• PROBLEM DETAILS: Return, unaltered, every line from the beginning of the material below up to and including the one with "2015年03月 ( 1 )".

##############################

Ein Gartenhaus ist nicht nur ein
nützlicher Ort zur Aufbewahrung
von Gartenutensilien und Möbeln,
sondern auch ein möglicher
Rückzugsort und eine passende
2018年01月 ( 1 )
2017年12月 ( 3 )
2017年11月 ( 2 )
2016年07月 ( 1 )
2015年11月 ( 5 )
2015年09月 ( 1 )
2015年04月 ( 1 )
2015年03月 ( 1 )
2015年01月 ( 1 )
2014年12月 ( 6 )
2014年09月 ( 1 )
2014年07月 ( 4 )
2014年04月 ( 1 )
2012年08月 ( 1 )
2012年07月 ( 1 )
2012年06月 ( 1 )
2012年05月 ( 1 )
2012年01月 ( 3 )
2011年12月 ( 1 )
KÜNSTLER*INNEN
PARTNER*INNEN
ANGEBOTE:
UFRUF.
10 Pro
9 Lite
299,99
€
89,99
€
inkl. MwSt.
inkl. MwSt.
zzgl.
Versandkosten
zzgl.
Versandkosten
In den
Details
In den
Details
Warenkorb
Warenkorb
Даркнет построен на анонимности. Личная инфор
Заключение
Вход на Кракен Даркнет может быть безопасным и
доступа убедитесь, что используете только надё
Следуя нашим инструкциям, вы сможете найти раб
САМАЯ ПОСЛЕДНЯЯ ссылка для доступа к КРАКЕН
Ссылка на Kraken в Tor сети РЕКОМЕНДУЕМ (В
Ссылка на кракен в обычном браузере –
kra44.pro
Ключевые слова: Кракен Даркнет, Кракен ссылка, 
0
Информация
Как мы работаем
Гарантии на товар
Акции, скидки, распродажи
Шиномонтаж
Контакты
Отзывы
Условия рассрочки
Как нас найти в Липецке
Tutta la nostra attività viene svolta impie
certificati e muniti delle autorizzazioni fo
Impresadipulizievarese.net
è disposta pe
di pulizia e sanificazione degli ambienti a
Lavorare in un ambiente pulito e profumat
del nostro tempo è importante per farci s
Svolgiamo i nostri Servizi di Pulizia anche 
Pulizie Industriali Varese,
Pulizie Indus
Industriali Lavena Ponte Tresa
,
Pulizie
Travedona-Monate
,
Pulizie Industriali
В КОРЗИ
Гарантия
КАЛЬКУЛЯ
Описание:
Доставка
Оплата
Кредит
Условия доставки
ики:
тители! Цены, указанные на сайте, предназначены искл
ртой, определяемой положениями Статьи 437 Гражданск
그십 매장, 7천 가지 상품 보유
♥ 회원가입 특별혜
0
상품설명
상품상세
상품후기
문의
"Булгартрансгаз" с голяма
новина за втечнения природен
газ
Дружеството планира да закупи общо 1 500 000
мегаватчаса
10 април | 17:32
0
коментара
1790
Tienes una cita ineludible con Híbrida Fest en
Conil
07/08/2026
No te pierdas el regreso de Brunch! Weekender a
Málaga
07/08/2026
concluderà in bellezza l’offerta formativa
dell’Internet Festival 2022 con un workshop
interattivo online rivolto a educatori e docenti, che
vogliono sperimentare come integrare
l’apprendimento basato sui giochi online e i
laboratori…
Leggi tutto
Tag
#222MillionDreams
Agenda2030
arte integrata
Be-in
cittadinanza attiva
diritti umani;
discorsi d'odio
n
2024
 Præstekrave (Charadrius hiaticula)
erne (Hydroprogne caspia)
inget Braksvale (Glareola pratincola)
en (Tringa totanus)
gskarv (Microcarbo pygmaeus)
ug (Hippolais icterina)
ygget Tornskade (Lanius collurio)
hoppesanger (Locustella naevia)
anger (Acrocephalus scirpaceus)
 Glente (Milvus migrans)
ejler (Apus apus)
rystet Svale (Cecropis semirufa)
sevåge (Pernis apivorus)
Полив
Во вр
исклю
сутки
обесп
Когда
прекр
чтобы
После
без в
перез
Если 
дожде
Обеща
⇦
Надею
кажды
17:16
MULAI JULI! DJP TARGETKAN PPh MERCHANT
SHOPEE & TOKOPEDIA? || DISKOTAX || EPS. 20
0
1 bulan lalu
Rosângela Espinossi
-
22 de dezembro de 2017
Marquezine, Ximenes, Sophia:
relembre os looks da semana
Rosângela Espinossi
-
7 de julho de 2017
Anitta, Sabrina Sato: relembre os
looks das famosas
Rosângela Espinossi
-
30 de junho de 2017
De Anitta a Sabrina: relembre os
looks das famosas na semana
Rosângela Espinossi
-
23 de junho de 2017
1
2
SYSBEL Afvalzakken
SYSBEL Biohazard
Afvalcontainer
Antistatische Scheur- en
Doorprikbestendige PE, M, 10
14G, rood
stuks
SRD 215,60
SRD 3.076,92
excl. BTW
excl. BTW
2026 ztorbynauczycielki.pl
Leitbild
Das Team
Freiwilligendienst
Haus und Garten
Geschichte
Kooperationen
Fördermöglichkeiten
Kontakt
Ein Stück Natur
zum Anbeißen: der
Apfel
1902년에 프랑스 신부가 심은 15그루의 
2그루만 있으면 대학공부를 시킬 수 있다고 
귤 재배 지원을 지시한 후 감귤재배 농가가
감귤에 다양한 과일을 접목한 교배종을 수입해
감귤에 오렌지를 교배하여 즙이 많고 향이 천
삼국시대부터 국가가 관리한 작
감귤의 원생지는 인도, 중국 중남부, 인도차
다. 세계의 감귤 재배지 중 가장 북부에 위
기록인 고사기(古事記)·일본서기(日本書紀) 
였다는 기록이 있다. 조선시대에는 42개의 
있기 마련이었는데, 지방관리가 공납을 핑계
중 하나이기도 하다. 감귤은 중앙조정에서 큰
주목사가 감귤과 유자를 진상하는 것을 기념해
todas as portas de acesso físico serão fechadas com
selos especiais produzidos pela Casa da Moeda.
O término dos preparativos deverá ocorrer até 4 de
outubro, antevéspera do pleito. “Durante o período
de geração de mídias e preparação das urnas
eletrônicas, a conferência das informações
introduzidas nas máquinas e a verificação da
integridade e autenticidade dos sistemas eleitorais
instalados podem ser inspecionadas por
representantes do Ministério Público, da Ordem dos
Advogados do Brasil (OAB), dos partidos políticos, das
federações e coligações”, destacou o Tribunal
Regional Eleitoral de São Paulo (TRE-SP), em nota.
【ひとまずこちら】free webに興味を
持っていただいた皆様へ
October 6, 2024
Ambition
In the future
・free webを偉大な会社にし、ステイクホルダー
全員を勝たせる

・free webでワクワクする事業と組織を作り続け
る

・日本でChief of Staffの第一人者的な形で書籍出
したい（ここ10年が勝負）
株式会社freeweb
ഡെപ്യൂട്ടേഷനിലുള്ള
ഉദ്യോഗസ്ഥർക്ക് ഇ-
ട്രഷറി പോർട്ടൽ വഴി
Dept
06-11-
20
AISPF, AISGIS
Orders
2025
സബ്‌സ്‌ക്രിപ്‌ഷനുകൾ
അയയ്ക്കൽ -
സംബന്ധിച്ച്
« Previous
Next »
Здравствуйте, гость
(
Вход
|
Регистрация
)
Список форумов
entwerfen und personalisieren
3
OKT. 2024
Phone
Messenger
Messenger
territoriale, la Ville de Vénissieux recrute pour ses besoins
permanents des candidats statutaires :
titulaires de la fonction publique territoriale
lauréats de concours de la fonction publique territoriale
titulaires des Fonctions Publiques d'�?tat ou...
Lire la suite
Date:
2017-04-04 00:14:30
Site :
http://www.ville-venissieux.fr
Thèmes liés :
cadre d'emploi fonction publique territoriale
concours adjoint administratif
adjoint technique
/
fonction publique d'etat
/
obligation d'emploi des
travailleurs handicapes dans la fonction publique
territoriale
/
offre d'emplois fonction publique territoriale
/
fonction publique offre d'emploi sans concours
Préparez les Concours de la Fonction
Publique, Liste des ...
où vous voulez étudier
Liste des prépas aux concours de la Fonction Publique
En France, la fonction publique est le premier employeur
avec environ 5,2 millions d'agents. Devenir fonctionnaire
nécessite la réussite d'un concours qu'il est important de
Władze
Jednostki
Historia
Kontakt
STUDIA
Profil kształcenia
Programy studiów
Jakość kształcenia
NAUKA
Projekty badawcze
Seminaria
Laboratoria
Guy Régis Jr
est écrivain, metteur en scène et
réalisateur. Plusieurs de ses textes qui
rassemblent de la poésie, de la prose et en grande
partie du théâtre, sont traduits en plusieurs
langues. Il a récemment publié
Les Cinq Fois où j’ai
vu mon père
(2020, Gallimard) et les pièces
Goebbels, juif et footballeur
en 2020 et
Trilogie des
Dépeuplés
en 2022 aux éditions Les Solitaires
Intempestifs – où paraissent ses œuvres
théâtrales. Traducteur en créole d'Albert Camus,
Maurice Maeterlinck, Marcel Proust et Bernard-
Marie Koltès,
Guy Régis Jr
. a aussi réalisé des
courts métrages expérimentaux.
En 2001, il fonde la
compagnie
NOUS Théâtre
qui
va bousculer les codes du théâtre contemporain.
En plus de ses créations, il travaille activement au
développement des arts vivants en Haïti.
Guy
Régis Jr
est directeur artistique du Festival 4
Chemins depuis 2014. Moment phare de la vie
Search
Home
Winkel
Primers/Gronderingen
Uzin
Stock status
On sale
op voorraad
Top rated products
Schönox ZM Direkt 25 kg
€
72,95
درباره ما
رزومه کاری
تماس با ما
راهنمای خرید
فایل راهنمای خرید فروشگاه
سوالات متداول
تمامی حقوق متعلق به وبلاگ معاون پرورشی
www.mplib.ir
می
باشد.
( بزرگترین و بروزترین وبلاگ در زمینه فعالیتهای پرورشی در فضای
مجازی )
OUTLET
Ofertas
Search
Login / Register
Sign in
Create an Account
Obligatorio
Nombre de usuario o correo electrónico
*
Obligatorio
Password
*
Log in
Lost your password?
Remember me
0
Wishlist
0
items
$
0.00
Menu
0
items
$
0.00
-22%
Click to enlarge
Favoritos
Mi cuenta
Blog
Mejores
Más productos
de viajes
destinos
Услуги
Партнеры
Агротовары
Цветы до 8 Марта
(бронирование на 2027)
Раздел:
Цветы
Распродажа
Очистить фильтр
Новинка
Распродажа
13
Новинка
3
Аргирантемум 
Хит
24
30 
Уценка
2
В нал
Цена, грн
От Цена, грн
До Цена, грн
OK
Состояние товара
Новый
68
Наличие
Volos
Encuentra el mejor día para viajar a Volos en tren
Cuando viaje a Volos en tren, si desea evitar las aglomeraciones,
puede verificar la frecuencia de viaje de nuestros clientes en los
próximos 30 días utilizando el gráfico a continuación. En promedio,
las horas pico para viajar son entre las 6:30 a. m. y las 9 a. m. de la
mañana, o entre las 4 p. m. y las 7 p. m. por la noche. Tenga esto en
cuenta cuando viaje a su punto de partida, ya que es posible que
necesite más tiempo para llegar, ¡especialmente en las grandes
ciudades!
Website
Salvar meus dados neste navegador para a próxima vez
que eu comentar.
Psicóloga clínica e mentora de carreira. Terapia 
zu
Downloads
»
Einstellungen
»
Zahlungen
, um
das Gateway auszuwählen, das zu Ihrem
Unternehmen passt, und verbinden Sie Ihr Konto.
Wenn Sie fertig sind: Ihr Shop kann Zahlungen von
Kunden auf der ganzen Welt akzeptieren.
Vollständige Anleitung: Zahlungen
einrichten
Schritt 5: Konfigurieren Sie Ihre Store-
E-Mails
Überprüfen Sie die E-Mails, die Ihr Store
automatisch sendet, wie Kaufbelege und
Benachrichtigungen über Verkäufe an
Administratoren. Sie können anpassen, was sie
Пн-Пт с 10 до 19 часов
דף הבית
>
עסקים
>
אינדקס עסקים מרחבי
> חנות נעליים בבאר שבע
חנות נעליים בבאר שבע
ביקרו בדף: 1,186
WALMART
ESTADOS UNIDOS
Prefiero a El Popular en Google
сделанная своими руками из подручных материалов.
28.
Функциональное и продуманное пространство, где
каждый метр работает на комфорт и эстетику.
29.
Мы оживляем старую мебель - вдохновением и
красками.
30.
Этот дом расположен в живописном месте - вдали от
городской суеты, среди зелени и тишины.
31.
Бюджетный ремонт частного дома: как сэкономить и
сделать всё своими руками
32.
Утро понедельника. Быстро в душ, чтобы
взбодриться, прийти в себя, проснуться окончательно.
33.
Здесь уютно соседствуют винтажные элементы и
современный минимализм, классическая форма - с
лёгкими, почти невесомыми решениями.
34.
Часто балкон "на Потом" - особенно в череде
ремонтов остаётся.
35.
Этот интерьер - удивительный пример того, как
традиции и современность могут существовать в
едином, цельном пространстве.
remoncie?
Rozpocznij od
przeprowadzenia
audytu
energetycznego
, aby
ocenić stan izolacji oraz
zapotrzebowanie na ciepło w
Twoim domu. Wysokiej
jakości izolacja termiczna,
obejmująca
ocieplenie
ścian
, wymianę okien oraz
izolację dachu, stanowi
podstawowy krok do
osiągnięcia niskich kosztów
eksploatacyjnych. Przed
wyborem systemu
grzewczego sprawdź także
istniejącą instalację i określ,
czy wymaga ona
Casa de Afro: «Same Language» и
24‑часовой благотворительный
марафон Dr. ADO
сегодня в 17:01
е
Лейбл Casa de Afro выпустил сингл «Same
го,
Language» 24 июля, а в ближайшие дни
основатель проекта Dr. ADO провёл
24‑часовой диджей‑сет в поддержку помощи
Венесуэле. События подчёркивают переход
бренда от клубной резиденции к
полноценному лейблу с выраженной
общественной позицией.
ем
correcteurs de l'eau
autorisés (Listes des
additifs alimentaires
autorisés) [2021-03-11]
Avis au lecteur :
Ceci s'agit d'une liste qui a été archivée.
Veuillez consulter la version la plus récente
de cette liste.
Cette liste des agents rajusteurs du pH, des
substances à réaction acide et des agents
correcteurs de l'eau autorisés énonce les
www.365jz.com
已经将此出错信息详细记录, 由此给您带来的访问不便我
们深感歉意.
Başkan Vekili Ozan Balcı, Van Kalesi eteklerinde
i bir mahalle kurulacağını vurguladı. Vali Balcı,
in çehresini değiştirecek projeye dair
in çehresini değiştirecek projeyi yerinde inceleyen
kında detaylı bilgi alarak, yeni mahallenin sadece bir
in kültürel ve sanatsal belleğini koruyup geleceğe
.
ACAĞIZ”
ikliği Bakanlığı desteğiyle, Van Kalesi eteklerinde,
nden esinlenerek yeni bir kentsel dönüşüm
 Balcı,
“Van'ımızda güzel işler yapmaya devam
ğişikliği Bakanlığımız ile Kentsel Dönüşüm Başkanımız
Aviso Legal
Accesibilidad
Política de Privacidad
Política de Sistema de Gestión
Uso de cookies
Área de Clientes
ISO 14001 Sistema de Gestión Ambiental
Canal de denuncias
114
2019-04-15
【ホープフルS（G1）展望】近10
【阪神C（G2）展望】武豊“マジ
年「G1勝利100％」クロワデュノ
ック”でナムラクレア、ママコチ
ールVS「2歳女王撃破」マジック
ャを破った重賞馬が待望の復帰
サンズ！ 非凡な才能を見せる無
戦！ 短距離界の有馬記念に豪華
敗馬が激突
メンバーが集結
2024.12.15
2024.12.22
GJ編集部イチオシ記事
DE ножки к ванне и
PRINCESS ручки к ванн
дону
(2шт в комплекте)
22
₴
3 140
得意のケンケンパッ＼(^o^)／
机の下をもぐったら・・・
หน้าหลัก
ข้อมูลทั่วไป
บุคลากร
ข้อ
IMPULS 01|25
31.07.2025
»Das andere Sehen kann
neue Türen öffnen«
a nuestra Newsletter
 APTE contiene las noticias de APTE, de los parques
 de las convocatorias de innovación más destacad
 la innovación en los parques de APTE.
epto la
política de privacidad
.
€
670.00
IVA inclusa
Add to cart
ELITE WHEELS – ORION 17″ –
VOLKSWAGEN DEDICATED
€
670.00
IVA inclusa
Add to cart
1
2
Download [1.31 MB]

##############################

• YOUR RESPONSE:
Ein Gartenhaus ist nicht nur ein
nützlicher Ort zur Aufbewahrung
von Gartenutensilien und Möbeln,
sondern auch ein möglicher
Rückzugsort und eine passende
2018年01月 ( 1 )
2017年12月 ( 3 )
2017年11月 ( 2 )
2016年07月 ( 1 )
2015年11月 ( 5 )
2015年09月 ( 1 )
2015年04月 ( 1 )
2015年03月 ( 1 )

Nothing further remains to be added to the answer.